# Salary Prediction from LinkedIn Job Postings - Train Multi Layer Perceptron

In [1]:
import salary
import numpy as np
from sklearn.base import clone
from sklearn.decomposition import PCA
from sklearn.pipeline import make_pipeline
from sklearn.compose import ColumnTransformer
from sklearn.preprocessing import StandardScaler, OneHotEncoder, TargetEncoder
from sklearn.impute import SimpleImputer
from sklearn.model_selection import KFold, GridSearchCV
import torch
from torch import nn, optim
import random
from skorch import NeuralNetRegressor, dataset
from skorch.callbacks import EarlyStopping, LRScheduler, EpochScoring

  from .autonotebook import tqdm as notebook_tqdm


In [2]:
torch.manual_seed(42)
random.seed(42)

## Train & Tune Model

In [3]:
(X_train, y_train) = salary.get_train_dataset()
(X_test, y_test) = salary.get_test_dataset()

In [4]:
preprocessor = make_pipeline(
    ColumnTransformer(
        transformers=[
            ('sbert_pca_encoder', make_pipeline(
                salary.SentenceBertEncoder(),
                StandardScaler(),
                PCA(n_components=0.9, random_state=42) 
            ), ['title']),
            ('one_hot_encoder', OneHotEncoder(sparse_output=False, handle_unknown='ignore'), ['clustered_edu_req', 'clustered_pref_qual', 'clustered_req_skill', 'location_state', 'company_industries', 'formatted_experience_level', 'formatted_work_type']),
            ('target_encoder', make_pipeline(
                TargetEncoder(random_state=42),
                StandardScaler(),
            ), ['norm_title', 'clustered_edu_req', 'clustered_pref_qual', 'clustered_req_skill', 'location_state', 'company_industries', 'formatted_experience_level', 'formatted_work_type']),
            ('experience_level', salary.experience_level_encoder, ['formatted_experience_level']),
            ('work_type', salary.work_type_encoder, ['formatted_work_type']),
            ('remote_allowed', 'passthrough', ['remote_allowed']),
            ('company_employee_count', make_pipeline(
                SimpleImputer(strategy='median'),
                StandardScaler(),
            ), ['company_employee_count']),
        ],
        remainder='drop'
    )
)

In [5]:
(train_size, num_features) = clone(preprocessor).fit_transform(X_train, y_train).shape
(train_size, num_features)

(27885, 416)

In [6]:
class Model(nn.Module):
    def __init__(self, n_units_1=128, n_units_2=64, n_units_3=32,
                dropout_rate=0.3, leaky_relu_slope=0.2):
        super().__init__()
        # Layer 1
        self.linear1 = nn.Linear(num_features, n_units_1).double()
        self.bn1 = nn.BatchNorm1d(n_units_1).double()
        self.dropout1 = nn.Dropout(dropout_rate).double()

        # Layer 2
        self.linear2 = nn.Linear(n_units_1, n_units_2).double()
        self.bn2 = nn.BatchNorm1d(n_units_2).double()
        self.dropout2 = nn.Dropout(dropout_rate).double()

        # Layer 3
        self.linear3 = nn.Linear(n_units_2, n_units_3).double()
        self.bn3 = nn.BatchNorm1d(n_units_3).double()
        self.dropout3 = nn.Dropout(dropout_rate).double()

        # Output layer
        self.output = nn.Linear(n_units_3, 1).double()
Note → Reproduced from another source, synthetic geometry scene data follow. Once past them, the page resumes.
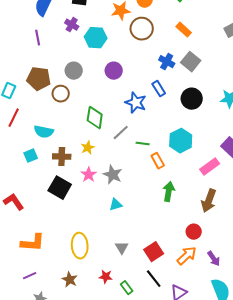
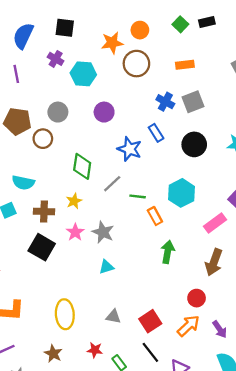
orange rectangle: (184, 30) -> (185, 65), turned -49
gray square: (191, 62) -> (193, 102), turned 30
gray triangle: (122, 248) -> (113, 317), turned -48

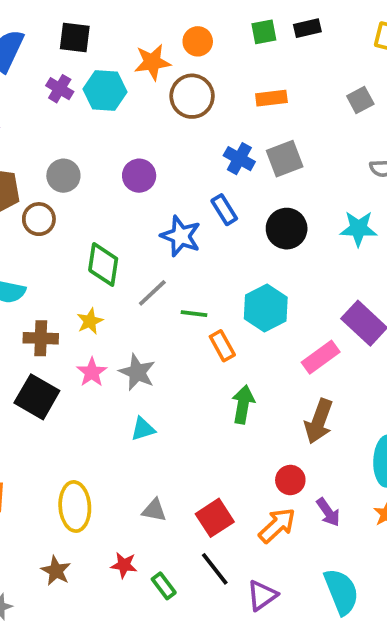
green square: (180, 24) -> (264, 32), turned 35
cyan hexagon: (83, 74) -> (105, 91), moved
purple arrow: (220, 329) -> (328, 512), moved

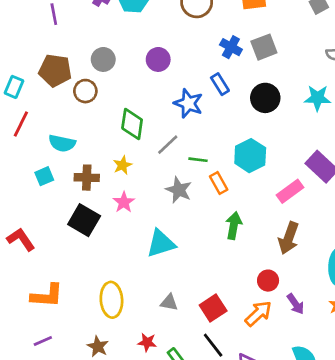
gray star: (137, 372) -> (179, 190), moved
cyan triangle: (143, 429) -> (161, 243), size x1.6

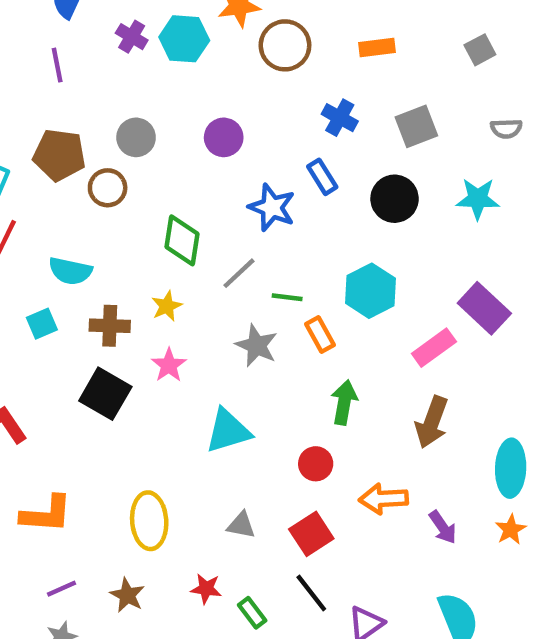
gray square: (264, 47) -> (416, 126), moved
red circle: (268, 281) -> (316, 464), moved
orange arrow: (258, 314) -> (384, 499), moved, turned -140
purple line: (43, 341) -> (62, 589), moved

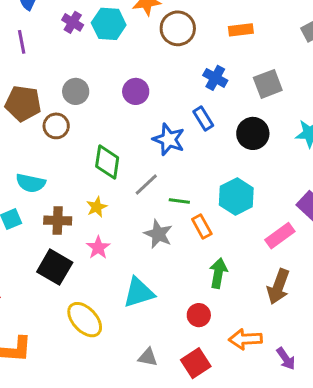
yellow ellipse: (149, 521) -> (85, 320), moved, turned -39

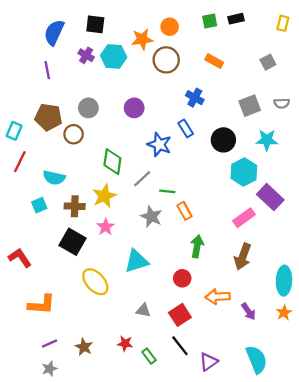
orange rectangle: (241, 30) -> (214, 61), turned 36
gray square: (268, 84) -> (250, 106), moved
cyan hexagon: (236, 197) -> (244, 172), moved
yellow star: (97, 207) -> (104, 196), size x1.5

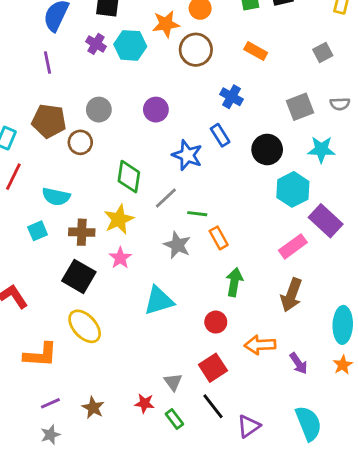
yellow ellipse: (95, 282) -> (85, 326), moved
gray triangle: (143, 310) -> (173, 382), moved, turned 42

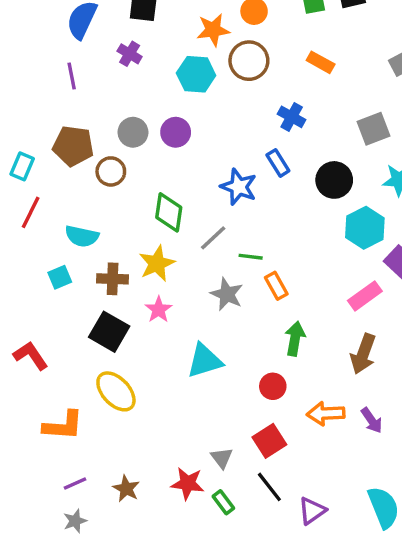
cyan hexagon: (130, 45) -> (196, 74), moved
purple circle: (156, 110) -> (176, 132), moved
purple arrow: (299, 363) -> (372, 420), moved
red star: (144, 403) -> (188, 483), size x1.4

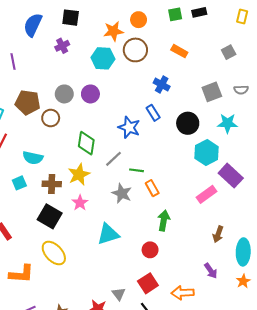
purple cross: (130, 54) -> (62, 46), turned 32
purple line: (72, 76) -> (13, 62), moved
brown arrow: (363, 354) -> (218, 234), moved, size x0.7
orange arrow: (326, 414) -> (183, 293), moved

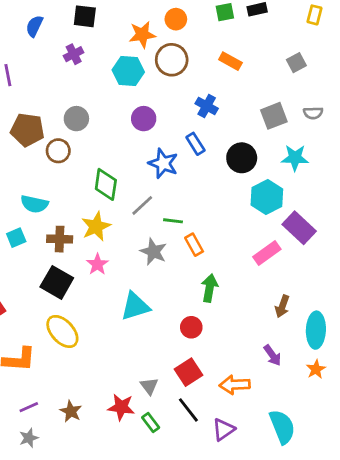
blue semicircle: (33, 25) -> (34, 26), size x0.7
purple circle: (90, 94) -> (144, 119), moved

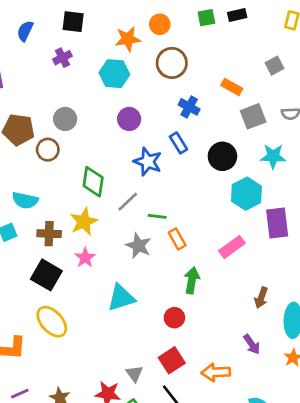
brown circle: (172, 60) -> (172, 63), moved
orange rectangle: (230, 61) -> (232, 87), moved
purple rectangle: (299, 228) -> (277, 223), turned 40
pink rectangle: (267, 253) -> (232, 247), moved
        # Activation function
        self.leaky_relu = nn.LeakyReLU(negative_slope=leaky_relu_slope).double()

    def forward(self, X):

        # Layer 1
        X = self.leaky_relu(self.linear1(X))
        X = self.bn1(X)
        X = self.dropout1(X)

        # Layer 2
        X = self.leaky_relu(self.linear2(X))
        X = self.bn2(X)
        X = self.dropout2(X)

        # Layer 3
        X = self.leaky_relu(self.linear3(X))
        X = self.bn3(X)
        X = self.dropout3(X)

        # Output layer
        X = self.output(X)
        
        return X

In [7]:
model = make_pipeline(
    clone(preprocessor), 
    GridSearchCV(
        NeuralNetRegressor(
            Model,
            max_epochs=150,
            criterion=nn.MSELoss,
            batch_size=64,
            optimizer=optim.AdamW,
            iterator_train__shuffle=True,
            train_split=dataset.ValidSplit(cv=5),
            callbacks=[
                EarlyStopping(patience=10, monitor='valid_loss', load_best=True),
                LRScheduler(policy=optim.lr_scheduler.ReduceLROnPlateau, patience=5, factor=0.5, monitor='valid_loss'),  # type: ignore
                EpochScoring(scoring='r2', on_train=False),
            ]
        ),
        { 'lr': [5e-2] },
        scoring='r2',
        cv=KFold(n_splits=5, shuffle=True, random_state=42)
    )
).fit(X_train, np.array(y_train).reshape(-1, 1))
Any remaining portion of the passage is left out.